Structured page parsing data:
---

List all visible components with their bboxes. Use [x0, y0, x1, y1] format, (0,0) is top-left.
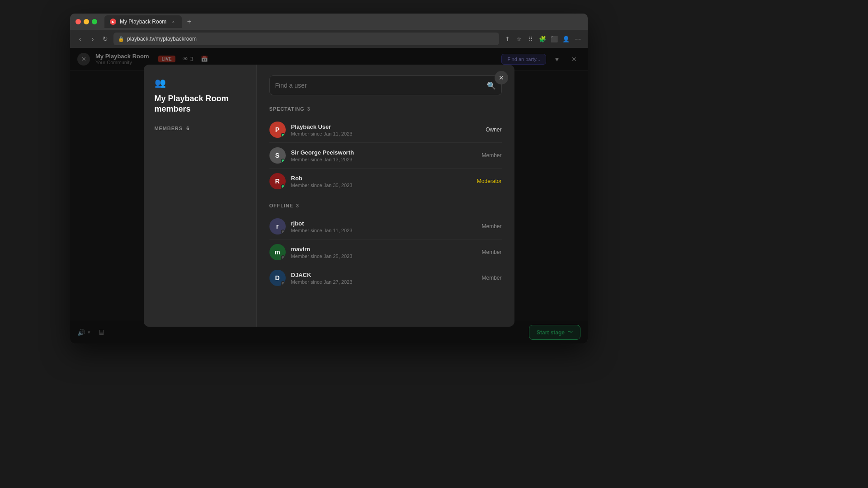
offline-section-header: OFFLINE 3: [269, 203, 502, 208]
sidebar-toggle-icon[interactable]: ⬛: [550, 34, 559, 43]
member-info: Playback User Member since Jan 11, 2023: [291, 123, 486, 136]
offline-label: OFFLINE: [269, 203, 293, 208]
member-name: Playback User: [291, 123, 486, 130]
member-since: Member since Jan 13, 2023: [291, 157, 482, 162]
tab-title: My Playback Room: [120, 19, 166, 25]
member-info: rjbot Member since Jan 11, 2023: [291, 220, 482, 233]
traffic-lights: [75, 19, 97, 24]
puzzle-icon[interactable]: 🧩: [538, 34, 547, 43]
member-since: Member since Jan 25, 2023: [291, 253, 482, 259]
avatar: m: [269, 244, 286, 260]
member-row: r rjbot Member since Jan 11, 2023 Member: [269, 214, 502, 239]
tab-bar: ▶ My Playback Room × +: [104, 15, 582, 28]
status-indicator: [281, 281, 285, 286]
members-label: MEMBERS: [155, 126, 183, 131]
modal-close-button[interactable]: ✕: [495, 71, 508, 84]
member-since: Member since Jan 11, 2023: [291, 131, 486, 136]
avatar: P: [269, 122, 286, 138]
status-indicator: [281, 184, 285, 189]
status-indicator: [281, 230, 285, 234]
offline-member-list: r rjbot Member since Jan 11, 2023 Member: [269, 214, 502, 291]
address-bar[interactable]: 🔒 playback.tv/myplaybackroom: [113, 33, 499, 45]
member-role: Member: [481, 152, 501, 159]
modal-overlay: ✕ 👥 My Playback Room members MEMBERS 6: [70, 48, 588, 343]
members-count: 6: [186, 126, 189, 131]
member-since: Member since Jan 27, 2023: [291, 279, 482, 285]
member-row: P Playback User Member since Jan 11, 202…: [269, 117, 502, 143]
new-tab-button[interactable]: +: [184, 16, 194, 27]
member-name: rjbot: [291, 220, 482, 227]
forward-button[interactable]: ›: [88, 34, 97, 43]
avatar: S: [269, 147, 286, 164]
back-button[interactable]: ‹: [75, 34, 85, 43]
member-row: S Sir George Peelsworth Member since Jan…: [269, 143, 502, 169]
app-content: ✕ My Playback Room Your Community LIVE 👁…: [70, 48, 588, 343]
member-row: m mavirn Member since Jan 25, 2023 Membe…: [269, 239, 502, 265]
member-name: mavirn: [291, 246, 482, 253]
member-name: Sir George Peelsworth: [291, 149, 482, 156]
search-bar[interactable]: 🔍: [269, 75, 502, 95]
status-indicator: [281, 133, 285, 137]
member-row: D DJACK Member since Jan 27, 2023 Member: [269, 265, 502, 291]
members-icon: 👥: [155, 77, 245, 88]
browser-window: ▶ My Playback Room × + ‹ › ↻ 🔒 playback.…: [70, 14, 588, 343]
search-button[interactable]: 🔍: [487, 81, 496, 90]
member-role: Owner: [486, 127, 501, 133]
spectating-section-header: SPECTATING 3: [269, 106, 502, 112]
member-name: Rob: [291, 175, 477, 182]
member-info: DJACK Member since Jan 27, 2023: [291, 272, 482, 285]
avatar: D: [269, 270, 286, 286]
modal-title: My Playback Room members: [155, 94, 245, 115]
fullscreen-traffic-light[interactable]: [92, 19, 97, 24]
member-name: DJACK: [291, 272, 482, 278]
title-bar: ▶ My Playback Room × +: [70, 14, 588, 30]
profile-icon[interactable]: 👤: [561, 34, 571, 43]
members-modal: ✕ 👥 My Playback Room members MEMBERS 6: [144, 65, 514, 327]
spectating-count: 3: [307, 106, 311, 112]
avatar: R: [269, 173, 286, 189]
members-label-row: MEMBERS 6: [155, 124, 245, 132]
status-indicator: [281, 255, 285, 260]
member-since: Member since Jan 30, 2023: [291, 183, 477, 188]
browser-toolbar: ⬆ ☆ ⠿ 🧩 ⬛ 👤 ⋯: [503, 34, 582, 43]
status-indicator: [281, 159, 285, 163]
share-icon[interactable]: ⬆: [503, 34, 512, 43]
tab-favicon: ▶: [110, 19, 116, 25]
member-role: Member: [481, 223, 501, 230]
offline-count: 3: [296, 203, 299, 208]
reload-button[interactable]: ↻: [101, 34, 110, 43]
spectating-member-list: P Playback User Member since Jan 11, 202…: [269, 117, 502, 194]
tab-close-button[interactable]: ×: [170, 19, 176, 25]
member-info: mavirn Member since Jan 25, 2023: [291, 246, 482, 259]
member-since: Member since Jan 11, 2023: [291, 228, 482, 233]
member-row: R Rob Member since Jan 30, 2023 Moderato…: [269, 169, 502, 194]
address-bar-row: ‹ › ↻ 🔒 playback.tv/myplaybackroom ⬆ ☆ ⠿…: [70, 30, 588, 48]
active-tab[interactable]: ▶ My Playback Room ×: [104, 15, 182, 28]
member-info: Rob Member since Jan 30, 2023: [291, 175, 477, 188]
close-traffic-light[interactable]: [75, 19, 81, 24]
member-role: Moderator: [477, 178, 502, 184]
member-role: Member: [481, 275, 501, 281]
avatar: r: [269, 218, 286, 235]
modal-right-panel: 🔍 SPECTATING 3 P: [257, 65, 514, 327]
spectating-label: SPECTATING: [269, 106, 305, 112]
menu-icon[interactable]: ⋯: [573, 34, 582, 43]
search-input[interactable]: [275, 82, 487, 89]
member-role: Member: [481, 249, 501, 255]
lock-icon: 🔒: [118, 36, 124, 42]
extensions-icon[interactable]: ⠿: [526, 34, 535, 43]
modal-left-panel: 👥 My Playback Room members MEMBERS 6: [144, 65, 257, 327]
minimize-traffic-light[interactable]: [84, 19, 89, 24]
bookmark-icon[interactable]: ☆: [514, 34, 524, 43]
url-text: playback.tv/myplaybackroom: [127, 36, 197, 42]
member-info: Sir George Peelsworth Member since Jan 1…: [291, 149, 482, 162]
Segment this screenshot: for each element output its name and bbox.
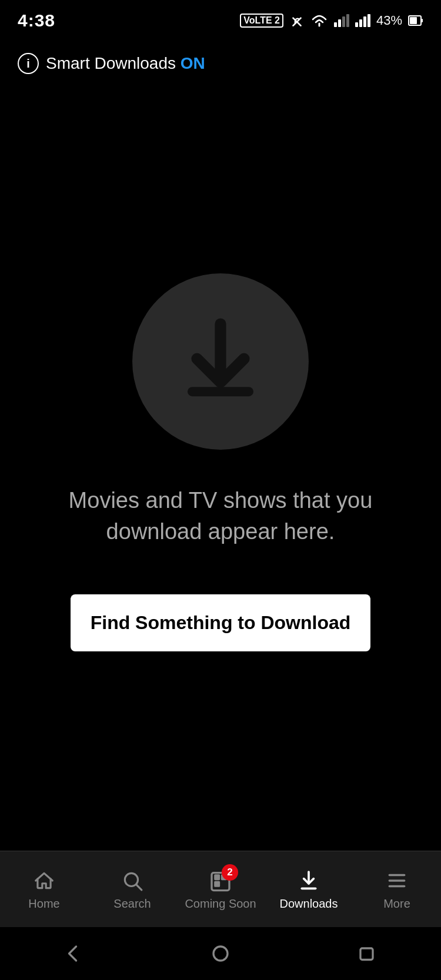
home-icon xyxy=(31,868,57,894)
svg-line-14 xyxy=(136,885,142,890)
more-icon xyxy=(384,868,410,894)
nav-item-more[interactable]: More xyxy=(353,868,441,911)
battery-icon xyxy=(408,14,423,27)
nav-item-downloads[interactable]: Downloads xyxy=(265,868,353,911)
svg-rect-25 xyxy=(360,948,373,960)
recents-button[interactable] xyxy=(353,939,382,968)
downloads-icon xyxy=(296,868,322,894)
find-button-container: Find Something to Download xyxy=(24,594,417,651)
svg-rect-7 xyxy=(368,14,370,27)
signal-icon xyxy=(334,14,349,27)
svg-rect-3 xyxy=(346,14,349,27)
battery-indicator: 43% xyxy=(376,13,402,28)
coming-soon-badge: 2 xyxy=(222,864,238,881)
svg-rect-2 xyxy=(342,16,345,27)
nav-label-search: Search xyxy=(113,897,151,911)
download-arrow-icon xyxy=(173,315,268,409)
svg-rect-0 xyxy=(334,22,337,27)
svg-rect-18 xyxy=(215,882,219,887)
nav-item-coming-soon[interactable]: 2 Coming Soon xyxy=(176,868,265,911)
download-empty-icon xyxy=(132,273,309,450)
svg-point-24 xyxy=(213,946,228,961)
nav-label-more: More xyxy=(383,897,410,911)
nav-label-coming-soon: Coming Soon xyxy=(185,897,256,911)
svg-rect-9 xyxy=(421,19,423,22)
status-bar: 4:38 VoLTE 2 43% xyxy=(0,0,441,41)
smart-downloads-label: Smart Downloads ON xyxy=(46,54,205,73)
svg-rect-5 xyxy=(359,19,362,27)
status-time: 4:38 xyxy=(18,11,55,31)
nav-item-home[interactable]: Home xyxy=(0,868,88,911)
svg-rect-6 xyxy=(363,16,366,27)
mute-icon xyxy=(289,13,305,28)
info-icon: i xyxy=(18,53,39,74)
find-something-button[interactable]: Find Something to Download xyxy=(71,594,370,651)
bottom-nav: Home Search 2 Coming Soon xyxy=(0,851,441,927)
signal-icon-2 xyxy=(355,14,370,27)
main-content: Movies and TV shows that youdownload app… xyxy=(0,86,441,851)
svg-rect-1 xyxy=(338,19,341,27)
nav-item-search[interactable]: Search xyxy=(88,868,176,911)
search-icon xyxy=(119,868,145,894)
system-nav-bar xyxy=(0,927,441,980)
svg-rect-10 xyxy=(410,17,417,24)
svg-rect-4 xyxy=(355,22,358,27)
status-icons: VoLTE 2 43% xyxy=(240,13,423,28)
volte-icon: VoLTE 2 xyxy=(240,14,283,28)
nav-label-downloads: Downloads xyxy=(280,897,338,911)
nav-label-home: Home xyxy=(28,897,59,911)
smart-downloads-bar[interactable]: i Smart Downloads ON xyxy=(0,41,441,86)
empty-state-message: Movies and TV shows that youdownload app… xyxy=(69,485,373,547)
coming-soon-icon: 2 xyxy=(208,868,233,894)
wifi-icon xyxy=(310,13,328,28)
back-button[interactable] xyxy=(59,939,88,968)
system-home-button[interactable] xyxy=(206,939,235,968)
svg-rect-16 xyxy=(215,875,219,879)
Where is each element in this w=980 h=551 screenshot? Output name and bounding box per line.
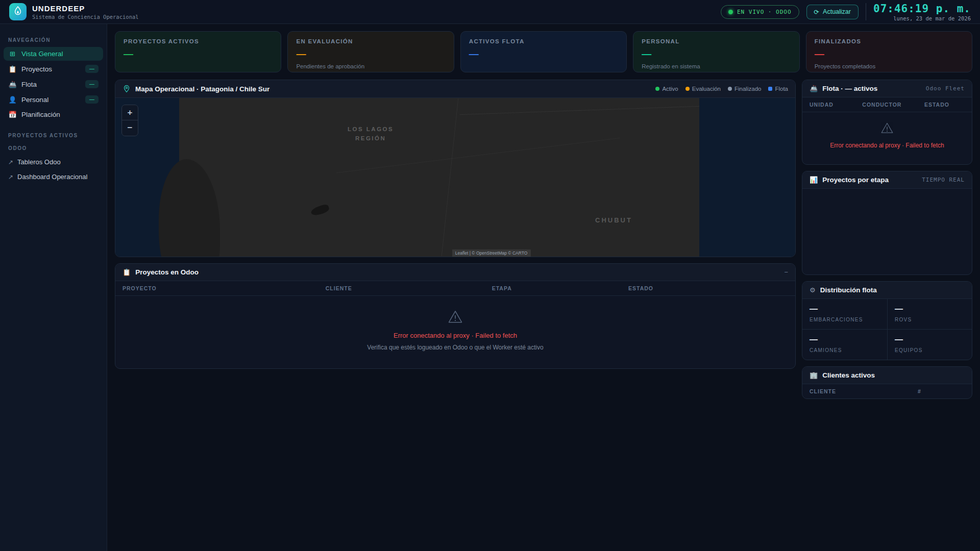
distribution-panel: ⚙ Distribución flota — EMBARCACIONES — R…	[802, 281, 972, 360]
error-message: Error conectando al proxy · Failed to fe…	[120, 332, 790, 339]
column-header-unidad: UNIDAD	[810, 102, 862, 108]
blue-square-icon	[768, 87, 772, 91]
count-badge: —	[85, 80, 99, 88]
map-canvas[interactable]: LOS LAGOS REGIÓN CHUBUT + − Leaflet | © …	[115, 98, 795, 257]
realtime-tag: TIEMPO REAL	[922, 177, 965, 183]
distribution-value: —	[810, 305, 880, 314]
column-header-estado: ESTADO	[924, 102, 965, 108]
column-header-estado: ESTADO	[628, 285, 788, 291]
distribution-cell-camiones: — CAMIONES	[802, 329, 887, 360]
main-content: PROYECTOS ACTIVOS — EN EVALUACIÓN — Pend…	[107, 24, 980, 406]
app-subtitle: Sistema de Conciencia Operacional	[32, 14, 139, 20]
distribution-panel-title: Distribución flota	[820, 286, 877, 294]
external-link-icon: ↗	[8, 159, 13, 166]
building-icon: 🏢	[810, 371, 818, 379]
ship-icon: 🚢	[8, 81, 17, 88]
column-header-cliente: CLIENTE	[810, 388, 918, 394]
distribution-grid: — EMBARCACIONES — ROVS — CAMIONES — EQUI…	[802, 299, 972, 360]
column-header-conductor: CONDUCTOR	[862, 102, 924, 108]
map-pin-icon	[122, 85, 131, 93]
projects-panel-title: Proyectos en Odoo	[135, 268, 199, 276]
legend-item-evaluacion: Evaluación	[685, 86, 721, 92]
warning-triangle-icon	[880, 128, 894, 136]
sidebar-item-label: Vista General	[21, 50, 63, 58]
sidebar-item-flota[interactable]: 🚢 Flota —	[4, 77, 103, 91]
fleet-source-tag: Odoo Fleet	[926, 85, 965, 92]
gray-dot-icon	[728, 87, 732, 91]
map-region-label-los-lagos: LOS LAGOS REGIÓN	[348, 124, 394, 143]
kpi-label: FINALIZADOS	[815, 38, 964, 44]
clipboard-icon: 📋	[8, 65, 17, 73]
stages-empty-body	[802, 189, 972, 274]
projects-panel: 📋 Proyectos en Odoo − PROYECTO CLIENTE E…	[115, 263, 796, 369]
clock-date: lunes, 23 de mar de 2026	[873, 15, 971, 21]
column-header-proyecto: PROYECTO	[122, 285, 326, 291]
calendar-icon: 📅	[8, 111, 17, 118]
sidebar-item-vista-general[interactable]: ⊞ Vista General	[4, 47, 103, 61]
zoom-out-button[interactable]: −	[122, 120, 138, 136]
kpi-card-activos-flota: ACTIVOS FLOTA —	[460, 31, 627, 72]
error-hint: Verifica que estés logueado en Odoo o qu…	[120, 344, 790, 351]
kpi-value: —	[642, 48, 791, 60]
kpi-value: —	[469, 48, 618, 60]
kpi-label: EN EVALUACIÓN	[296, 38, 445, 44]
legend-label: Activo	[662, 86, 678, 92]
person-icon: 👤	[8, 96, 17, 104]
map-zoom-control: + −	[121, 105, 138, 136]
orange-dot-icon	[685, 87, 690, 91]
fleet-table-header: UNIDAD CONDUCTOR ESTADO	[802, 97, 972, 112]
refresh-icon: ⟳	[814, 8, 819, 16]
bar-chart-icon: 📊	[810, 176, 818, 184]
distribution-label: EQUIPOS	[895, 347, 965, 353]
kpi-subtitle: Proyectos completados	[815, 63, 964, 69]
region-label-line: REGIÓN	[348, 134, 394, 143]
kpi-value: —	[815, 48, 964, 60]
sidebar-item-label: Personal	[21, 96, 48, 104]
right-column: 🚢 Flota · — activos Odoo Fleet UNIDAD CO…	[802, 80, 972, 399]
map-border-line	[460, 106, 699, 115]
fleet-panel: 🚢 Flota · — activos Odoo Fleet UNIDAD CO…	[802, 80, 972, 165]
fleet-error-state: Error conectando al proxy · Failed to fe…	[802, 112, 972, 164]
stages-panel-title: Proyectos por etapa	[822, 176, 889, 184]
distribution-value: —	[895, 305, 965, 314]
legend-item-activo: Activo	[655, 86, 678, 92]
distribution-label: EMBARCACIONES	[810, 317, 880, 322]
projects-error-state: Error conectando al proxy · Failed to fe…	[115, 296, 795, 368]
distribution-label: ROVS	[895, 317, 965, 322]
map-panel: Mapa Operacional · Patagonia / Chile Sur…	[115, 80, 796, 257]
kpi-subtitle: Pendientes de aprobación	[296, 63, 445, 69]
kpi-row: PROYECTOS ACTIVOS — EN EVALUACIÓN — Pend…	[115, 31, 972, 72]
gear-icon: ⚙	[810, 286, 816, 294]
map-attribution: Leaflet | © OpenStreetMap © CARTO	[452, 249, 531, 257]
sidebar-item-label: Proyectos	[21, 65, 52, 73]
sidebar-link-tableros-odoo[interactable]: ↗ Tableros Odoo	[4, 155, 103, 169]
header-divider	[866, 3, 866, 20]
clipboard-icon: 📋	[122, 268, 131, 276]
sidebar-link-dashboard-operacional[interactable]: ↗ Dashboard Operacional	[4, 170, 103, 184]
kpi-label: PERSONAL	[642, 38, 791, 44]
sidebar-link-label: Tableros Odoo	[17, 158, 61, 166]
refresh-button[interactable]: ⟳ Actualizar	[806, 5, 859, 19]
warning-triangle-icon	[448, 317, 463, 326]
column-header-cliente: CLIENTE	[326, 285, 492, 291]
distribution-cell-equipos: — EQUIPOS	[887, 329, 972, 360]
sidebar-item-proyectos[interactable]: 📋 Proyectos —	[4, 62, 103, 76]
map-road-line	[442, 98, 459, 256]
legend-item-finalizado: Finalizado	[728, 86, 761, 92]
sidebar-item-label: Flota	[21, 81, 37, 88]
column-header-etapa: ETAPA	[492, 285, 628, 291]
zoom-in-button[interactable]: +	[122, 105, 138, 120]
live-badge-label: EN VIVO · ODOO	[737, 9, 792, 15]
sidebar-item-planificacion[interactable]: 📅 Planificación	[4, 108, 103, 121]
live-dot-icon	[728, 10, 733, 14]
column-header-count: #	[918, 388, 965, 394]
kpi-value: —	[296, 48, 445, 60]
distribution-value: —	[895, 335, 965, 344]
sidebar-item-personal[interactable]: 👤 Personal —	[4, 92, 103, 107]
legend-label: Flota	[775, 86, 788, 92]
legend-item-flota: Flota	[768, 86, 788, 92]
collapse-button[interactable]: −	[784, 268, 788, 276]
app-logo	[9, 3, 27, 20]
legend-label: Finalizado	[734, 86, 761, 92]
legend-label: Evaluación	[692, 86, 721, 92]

---

▶ _TASK DIRECTIONS_: Search the entries for the string "name". Copy every line that has it.

▶ _YOUR SOLUTION_:
member-name: Playback User: [291, 123, 486, 130]
member-name: rjbot: [291, 220, 482, 227]
member-name: mavirn: [291, 246, 482, 253]
member-name: Sir George Peelsworth: [291, 149, 482, 156]
member-name: Rob: [291, 175, 477, 182]
member-name: DJACK: [291, 272, 482, 278]
Segment this screenshot: for each element output its name and bbox.
Where is each element in this w=980 h=551 screenshot? Output name and bounding box per line.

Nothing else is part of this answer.